[[ DATA FOR PROCESSING, beginning ]]

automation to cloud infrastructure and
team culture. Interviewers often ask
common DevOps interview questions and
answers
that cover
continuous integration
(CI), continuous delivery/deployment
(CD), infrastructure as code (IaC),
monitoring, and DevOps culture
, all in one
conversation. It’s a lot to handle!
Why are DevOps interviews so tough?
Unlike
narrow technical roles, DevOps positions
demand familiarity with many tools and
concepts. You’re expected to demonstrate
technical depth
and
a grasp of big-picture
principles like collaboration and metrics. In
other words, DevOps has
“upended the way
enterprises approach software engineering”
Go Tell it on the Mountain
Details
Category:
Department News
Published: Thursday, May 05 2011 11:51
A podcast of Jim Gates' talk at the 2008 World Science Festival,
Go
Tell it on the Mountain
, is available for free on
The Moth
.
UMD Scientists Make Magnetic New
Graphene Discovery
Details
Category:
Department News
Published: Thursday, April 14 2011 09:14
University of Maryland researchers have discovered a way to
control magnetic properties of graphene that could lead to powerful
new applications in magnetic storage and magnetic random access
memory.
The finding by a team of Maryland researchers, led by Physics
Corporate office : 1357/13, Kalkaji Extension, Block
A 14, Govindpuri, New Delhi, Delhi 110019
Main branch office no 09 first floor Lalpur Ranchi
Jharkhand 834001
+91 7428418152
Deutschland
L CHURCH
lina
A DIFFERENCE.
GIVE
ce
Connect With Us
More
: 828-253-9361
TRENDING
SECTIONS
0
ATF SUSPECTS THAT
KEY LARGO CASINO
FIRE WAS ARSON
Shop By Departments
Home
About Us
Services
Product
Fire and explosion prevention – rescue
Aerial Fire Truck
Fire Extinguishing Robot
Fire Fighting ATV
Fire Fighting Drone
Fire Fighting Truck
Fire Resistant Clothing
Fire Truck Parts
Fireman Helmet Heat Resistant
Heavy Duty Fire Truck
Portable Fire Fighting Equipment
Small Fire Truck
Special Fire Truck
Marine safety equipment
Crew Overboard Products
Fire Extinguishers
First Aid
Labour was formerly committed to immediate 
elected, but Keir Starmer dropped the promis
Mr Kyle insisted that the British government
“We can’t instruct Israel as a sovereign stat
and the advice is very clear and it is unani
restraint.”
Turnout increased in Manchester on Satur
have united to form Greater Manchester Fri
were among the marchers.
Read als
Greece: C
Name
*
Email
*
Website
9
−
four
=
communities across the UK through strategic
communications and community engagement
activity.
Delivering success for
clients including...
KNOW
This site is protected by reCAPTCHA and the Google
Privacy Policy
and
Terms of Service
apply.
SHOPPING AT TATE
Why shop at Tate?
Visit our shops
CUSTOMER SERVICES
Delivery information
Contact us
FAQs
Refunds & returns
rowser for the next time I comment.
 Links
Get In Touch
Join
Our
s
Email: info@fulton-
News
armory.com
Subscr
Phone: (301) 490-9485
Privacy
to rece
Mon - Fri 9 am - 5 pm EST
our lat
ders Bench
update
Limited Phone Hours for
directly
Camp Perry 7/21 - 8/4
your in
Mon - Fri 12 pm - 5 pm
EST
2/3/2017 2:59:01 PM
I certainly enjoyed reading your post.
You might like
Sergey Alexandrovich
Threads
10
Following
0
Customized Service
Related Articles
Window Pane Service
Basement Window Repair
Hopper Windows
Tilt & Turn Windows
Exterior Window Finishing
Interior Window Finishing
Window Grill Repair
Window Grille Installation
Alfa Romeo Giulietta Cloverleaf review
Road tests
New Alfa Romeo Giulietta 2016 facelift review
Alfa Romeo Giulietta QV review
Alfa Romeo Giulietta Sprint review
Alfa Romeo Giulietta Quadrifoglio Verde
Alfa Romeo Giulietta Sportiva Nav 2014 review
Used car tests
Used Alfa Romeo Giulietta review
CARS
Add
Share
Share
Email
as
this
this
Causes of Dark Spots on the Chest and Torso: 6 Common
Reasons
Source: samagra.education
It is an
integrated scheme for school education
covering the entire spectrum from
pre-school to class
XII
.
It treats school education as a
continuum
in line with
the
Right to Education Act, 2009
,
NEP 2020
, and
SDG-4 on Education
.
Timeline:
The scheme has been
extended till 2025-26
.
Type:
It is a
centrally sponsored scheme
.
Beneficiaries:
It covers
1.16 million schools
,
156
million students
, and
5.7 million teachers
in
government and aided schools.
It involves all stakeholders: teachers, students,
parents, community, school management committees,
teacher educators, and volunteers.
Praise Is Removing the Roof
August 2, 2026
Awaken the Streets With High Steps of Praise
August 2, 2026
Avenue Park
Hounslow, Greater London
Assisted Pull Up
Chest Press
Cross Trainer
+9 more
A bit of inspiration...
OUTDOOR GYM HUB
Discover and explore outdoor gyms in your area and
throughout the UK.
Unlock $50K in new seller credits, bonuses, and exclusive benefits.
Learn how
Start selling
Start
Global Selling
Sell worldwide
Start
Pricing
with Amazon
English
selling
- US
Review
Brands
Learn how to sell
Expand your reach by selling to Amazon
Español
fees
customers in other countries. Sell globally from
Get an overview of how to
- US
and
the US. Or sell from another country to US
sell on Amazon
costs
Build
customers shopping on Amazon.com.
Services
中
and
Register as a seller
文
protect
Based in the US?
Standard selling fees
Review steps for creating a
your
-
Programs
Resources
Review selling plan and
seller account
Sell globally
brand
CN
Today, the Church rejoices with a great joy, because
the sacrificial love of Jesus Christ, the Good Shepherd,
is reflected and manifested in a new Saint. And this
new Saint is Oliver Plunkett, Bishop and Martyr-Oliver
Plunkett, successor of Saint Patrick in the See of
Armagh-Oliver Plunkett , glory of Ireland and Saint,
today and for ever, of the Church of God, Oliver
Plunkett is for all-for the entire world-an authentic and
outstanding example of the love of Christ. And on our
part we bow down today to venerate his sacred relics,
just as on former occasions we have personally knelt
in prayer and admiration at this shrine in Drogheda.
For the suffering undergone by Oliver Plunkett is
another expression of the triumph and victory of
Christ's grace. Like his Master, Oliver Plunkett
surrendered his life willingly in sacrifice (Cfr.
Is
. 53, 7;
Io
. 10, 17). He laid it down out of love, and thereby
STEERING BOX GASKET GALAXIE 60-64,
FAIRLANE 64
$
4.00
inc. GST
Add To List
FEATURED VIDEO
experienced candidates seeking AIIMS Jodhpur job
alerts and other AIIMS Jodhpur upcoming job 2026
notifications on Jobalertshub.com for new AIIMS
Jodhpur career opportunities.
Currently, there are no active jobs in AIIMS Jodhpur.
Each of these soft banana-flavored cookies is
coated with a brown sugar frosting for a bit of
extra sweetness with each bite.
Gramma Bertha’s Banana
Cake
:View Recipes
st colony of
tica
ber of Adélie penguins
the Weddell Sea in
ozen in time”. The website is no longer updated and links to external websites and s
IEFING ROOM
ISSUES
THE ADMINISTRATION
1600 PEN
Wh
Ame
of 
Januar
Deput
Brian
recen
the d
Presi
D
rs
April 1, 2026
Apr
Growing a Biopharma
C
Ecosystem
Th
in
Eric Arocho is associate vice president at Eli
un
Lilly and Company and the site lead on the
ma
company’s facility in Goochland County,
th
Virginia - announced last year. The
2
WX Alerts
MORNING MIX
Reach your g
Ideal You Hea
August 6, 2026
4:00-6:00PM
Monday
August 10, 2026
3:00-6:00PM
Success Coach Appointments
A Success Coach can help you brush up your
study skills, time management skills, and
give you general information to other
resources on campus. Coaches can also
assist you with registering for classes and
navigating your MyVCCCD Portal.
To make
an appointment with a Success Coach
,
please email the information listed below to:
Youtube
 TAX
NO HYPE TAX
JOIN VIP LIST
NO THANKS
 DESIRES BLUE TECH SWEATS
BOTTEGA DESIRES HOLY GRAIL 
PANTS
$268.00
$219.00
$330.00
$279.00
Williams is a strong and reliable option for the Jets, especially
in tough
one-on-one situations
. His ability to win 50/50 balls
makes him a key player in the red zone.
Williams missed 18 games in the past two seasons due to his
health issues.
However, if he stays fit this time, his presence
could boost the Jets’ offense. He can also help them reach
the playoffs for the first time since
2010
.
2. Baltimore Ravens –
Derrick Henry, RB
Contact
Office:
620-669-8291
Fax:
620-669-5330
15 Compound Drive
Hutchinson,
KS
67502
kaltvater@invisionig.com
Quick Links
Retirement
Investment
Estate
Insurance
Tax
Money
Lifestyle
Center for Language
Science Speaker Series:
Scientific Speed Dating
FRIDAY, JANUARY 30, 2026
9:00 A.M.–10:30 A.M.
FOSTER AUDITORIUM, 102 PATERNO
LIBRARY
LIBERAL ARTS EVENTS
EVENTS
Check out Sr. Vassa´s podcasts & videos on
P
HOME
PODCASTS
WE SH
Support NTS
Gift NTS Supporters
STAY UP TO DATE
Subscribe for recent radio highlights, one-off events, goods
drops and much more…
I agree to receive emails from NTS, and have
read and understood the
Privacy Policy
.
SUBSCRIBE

[[ DATA FOR PROCESSING, end ]]

→ WORK TASK
The reply should consist solely of the lines above from the one that has "Discover and explore" through the one that has "Learn how to sell", reproduced exactly.

→ ANSWER TO THIS TASK
Discover and explore outdoor gyms in your area and
throughout the UK.
Unlock $50K in new seller credits, bonuses, and exclusive benefits.
Learn how
Start selling
Start
Global Selling
Sell worldwide
Start
Pricing
with Amazon
English
selling
- US
Review
Brands
Learn how to sell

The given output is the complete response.